Details
-
Type:
Defect
-
Status:
Closed
-
Priority:
Minor
-
Resolution: Declined
-
Affects Version/s: Release 1.2, Release 1.3, Release 1.4
-
Fix Version/s: Release 1.5
-
Component/s: None
-
Labels:None
-
Environment:all
-
Patch:Code and Test
-
Approval:Not Approved
Description
When the first unicode code point of a string is supplementary (i.e. requires two 16-bit Java chars to represent in UTF-16), and that first code point is changed by converting it to upper case, clojure.string/capitalize gives the wrong answer.
If using UTF-16 to encode Unicode strings, and making every UTF-16 code unit (i.e.
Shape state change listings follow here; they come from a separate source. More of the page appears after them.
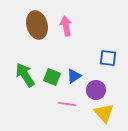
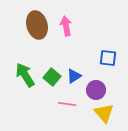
green square: rotated 18 degrees clockwise
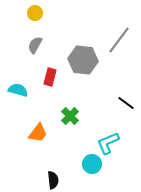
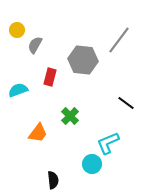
yellow circle: moved 18 px left, 17 px down
cyan semicircle: rotated 36 degrees counterclockwise
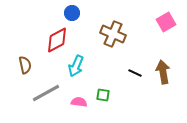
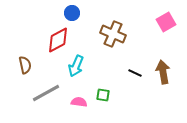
red diamond: moved 1 px right
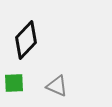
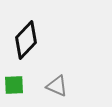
green square: moved 2 px down
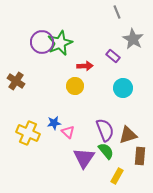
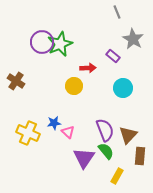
green star: moved 1 px down
red arrow: moved 3 px right, 2 px down
yellow circle: moved 1 px left
brown triangle: rotated 30 degrees counterclockwise
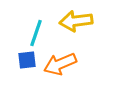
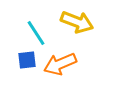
yellow arrow: moved 1 px right, 1 px down; rotated 152 degrees counterclockwise
cyan line: rotated 52 degrees counterclockwise
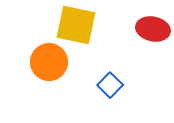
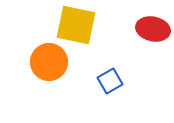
blue square: moved 4 px up; rotated 15 degrees clockwise
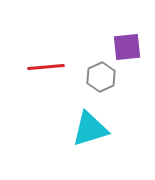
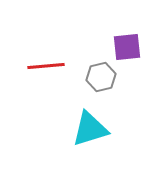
red line: moved 1 px up
gray hexagon: rotated 12 degrees clockwise
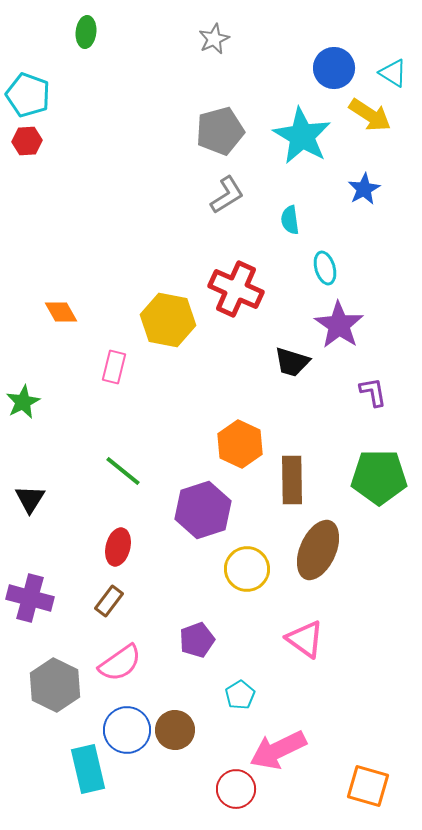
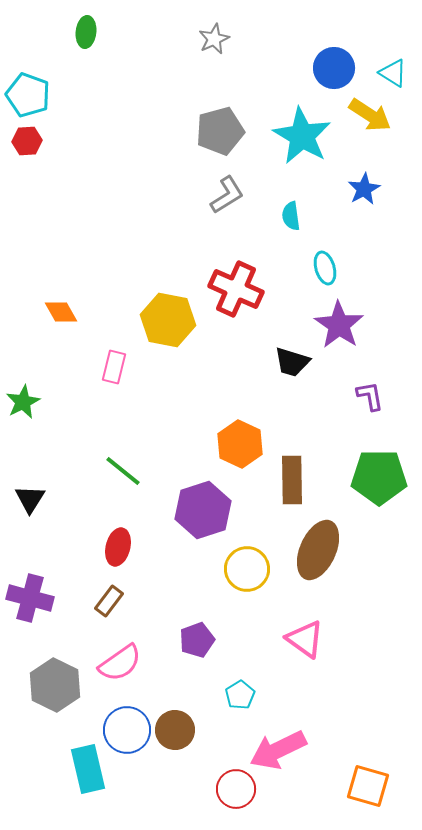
cyan semicircle at (290, 220): moved 1 px right, 4 px up
purple L-shape at (373, 392): moved 3 px left, 4 px down
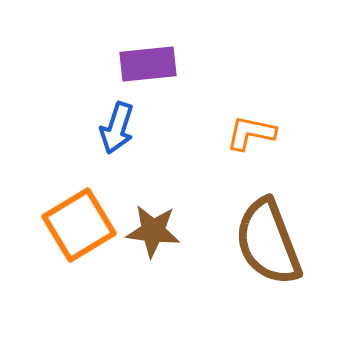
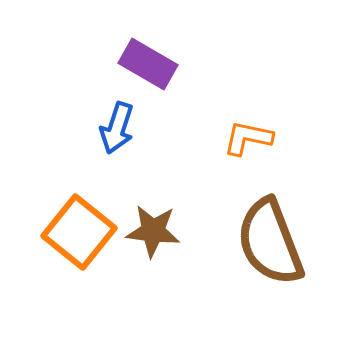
purple rectangle: rotated 36 degrees clockwise
orange L-shape: moved 3 px left, 5 px down
orange square: moved 7 px down; rotated 20 degrees counterclockwise
brown semicircle: moved 2 px right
Java char) individually indexable as a separate entity in strings, is such a bad design choice that you consider it a bug, then yes, this is a Java bug (and a bug in all the other systems that use UTF-16 in this way).
clojure.string/capitalize isn't using some Java capitalization method that has a bug, though. By calling (.toUpperCase (subs s 0 1)) it is not giving enough information to .toUpperCase for any implementation, Java or otherwise, to do the job correctly. It is analogous to calling toupper on the least significant 4 bits of the ASCII encoding of a letter and expecting it to return the correct answer.